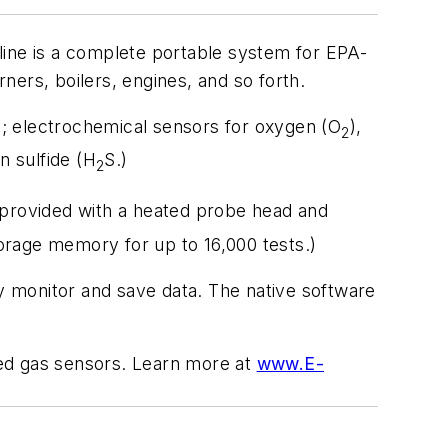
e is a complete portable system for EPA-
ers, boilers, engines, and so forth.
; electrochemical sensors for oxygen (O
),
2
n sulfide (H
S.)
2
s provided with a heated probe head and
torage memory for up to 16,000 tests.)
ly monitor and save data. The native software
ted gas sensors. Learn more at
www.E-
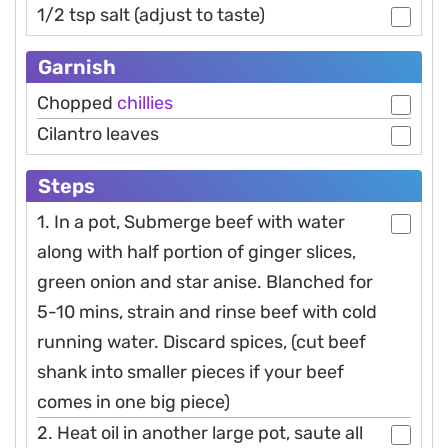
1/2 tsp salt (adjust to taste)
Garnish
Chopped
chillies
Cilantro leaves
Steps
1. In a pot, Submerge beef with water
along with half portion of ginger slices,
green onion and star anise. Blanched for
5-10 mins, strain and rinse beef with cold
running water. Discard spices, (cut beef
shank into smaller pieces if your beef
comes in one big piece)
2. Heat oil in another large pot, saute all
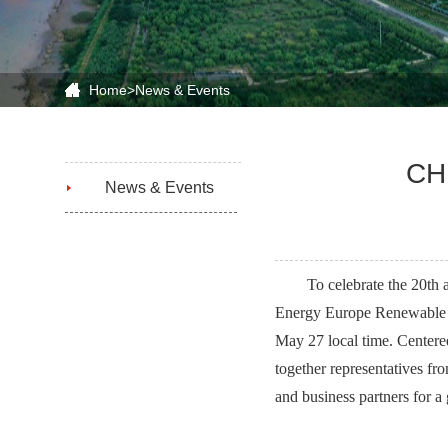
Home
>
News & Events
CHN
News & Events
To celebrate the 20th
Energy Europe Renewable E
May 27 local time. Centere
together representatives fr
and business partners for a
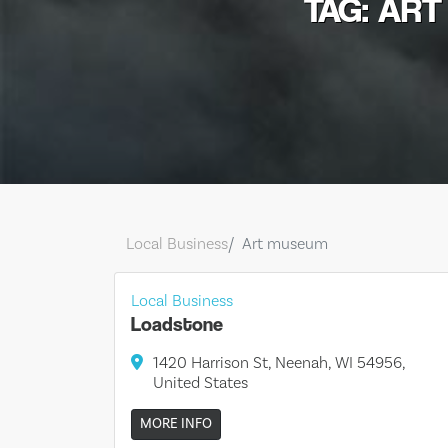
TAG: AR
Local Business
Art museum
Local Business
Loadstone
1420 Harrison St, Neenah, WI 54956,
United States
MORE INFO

^^^^^^^^^^^^^^^^

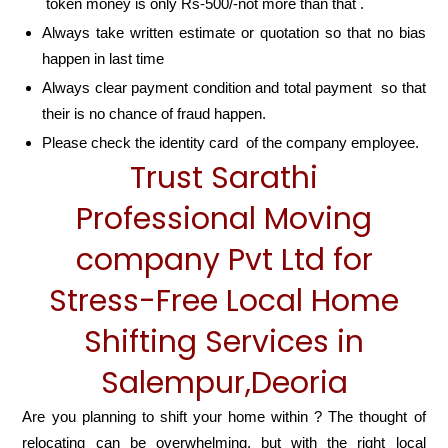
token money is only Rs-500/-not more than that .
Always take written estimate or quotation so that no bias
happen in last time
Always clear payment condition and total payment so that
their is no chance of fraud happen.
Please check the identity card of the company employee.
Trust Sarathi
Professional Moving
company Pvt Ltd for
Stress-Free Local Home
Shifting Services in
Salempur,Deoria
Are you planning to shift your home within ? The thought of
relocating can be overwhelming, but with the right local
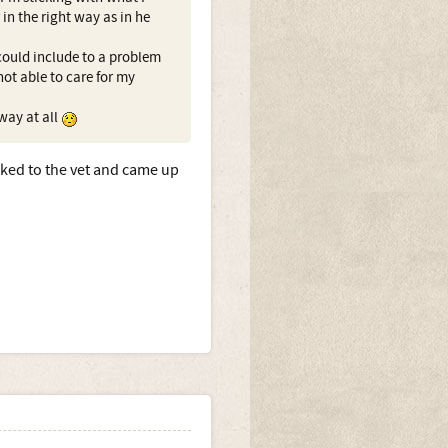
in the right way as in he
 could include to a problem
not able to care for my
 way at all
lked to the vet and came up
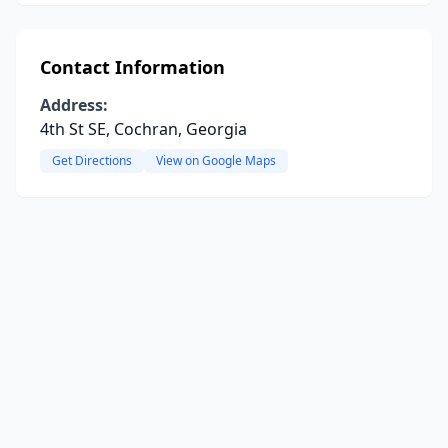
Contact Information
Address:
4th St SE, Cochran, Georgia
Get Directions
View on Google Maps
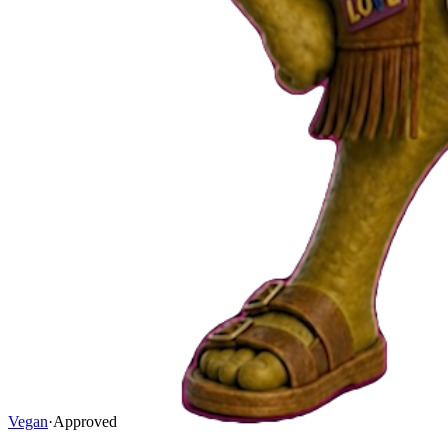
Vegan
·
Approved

^^^^^^^^^^^^^^^^

__The problem__.
Please give the number of lines in the listing above where "time" appears, and nothing else.

__Task response__.
2